Altera's OpenCL Implementation Details

We go over how OpenCL kernels are compiled to FPGAs, and discuss some of the unique advantages of Altera's implementation over, say, GPUs.

Kernel compilation

Before getting into FPGAs, let us first look at how OpenCL kernels are compiled to GPUs. I am going to oversimplify things here so the discussion is not totally accurate, and details vary considerably across GPUs, but the objective is to give you a good idea of the concepts.

Every GPU has its own instruction set. Each vendor's OpenCL compiler compiles OpenCL to the native instruction set of the GPU being targeted.
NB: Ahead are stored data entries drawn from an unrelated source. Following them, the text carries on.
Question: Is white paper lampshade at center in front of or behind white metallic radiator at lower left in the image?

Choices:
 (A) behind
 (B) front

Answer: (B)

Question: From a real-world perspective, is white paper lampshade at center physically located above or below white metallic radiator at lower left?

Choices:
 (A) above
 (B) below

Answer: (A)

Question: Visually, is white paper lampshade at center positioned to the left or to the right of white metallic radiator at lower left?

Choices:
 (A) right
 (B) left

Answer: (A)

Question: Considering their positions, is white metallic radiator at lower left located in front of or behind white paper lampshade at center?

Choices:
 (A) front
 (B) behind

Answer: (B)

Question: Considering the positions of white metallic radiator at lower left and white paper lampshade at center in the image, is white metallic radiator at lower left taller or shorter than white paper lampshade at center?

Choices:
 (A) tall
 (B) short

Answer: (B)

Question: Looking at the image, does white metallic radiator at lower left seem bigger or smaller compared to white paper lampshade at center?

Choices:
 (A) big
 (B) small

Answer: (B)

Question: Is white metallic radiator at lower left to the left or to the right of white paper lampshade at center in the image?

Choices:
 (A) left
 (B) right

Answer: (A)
OpenCL work-groups typically get mapped to a compute unit in a GPU, and each compute unit can run many workgroups in parallel.  Each compute unit has a fixed number of resources such as number of registers and local memory that get divided between the workgroups. Thus, the number of work-groups that can run in parallel depends upon the resources required to run one workgroup. Very approximately, arithmetic operations of work-items within a work-group get mapped to ALUs within a compute unit. If there are 64 ALUs in a particular compute unit, then arithmetic instructions from 64 work-items are processed at once by each compute unit.
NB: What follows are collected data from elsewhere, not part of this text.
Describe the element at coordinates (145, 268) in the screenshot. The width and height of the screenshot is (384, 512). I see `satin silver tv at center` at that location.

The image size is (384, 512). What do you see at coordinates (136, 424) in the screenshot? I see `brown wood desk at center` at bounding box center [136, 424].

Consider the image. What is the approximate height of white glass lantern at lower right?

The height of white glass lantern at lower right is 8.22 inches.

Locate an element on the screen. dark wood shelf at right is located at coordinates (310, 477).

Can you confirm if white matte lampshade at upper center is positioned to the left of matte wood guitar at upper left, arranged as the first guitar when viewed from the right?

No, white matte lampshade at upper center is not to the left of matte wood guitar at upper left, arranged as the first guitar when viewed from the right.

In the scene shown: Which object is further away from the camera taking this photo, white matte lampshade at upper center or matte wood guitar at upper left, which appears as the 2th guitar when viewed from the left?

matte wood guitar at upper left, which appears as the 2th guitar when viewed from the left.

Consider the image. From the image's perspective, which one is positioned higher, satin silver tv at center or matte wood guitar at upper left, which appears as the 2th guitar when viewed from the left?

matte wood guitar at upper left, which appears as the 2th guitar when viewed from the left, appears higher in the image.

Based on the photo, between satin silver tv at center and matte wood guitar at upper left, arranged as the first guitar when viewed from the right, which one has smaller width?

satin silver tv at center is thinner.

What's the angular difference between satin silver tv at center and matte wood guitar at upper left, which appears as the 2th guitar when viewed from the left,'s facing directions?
Now let us look at Altera's OpenCL compiler.  Altera's OpenCL compiler reconfigures the FPGA so that it becomes a custom processor designed for computing your kernel. For example, in our vector add example, each work-item does 2 loads (one from vector A, one from vector B), one floating-point add and one store (vector C). Then, Altera's compiler will generate 2 load units, 1 adder and 1 store unit.

 

Behind the scenes, Altera's compiler is currently generating Verilog but this is an implementation detail that can change, and the programmer doesn't need to concern herself with it. As discussed earlier, Altera's OpenCL implementation tries to be smart and tries to avoid generating any unnecessary units. For example, if your kernel does not use floating point arithmetic, then no floating-point logic is generated. Further, let us say your kernel has operations such as (a*b*c + d*e). Such operations would map to multiple instructions in a CPU or a GPU but in an FPGA, the compiler may generate an ALU that performs this operation in a single step.

One potential weakness of FPGAs is that the compilation of OpenCL kernels to FPGAs can take time and so Altera primarily provides an offline compiler. Compiling OpenCL kernels for CPUs or GPUs typically happens in the order of hundreds of milliseconds to seconds on most modern machines. However, compilation time for FPGAs can be significantly longer and can often be in hours instead of seconds.

UPDATE: See comment from Kishonti (makers of tools like CLBenchmark, which we use ourselves for GPGPU testing) where they say that the compile time was indeed in hours for their tests. I can see that this can be an issue. On CPUs and GPUs, we are used to fast compile times which allows for quick iterations of testing and tuning kernels. On FPGAs, the development time can be longer due to compilation time bottleneck.

Mapping parallelism: Pipelining and resource replication

Another interesting aspect is how OpenCL's parallelism is mapped to an FPGA.  In computer architecture, you can obtain parallelism in at least two ways:  (a) Resource replication, obtained by replication of the same resource (such as a CPU core or a GPU compute unit) multiple times (b) pipeline parallelism, which relies on different types of functional units acting in parallel on different steps. For example, load/store units may act in parallel with ALUs.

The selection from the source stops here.